TASK INSTRUCTIONS:
Determine the count of lines containing "equity" in the entries below and return only that figure.

DATA TO USE:
>>>>

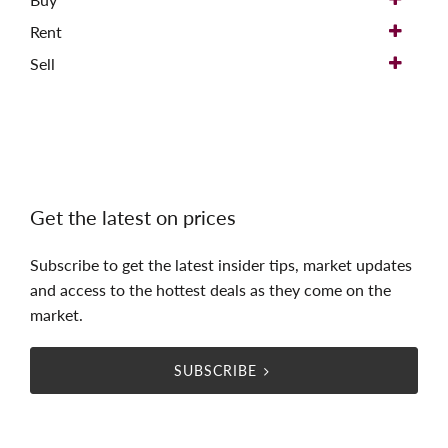
Rent
Sell
Get the latest on prices
Subscribe to get the latest insider tips, market updates
and access to the hottest deals as they come on the
market.
SUBSCRIBE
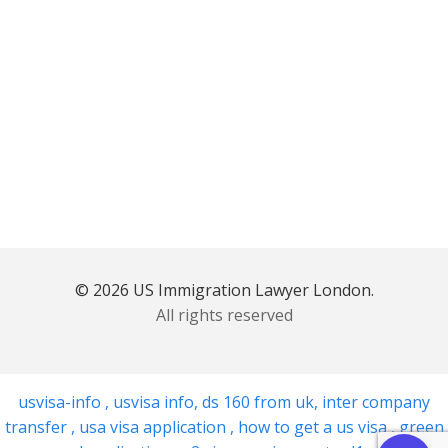
© 2026 US Immigration Lawyer London.
All rights reserved
usvisa-info
,
usvisa info
,
ds 160 from uk
,
inter company
transfer
,
usa visa application
,
how to get a us visa
,
green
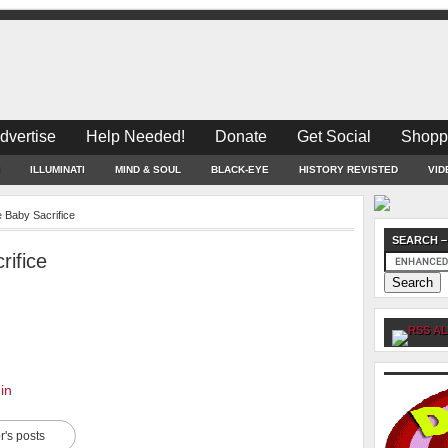
dvertise
Help Needed!
Donate
Get Social
Shopp
ILLUMINATI
MIND & SOUL
BLACK-EYE
HISTORY REVISTED
VID
Baby Sacrifice
SEARCH –
ifice
AL
in
r's posts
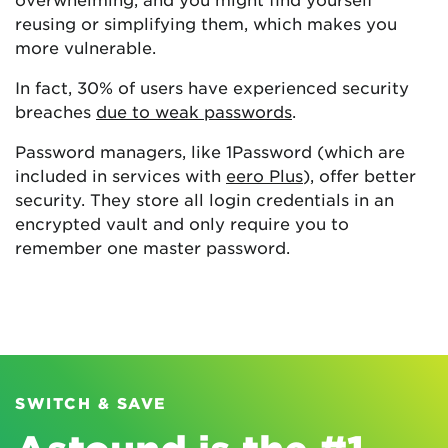
reusing or simplifying them, which makes you
more vulnerable.
In fact, 30% of users have experienced security
breaches
due to weak passwords
.
Password managers, like 1Password (which are
included in services with
eero Plus
), offer better
security. They store all login credentials in an
encrypted vault and only require you to
remember one master password.
SWITCH & SAVE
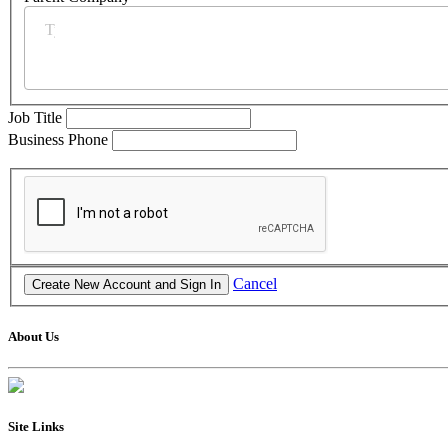
Job Title
Business Phone
Cancel
About Us
Site Links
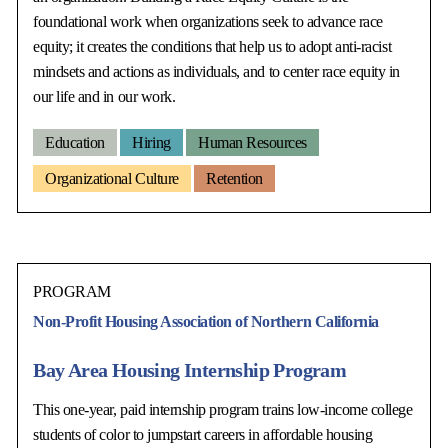
foundational work when organizations seek to advance race
equity; it creates the conditions that help us to adopt anti-racist
mindsets and actions as individuals, and to center race equity in
our life and in our work.
Education
Hiring
Human Resources
Organizational Culture
Retention
PROGRAM
Non-Profit Housing Association of Northern California
Bay Area Housing Internship Program
This one-year, paid internship program trains low-income college
students of color to jumpstart careers in affordable housing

<<<<

EXPECTED ANSWER:
2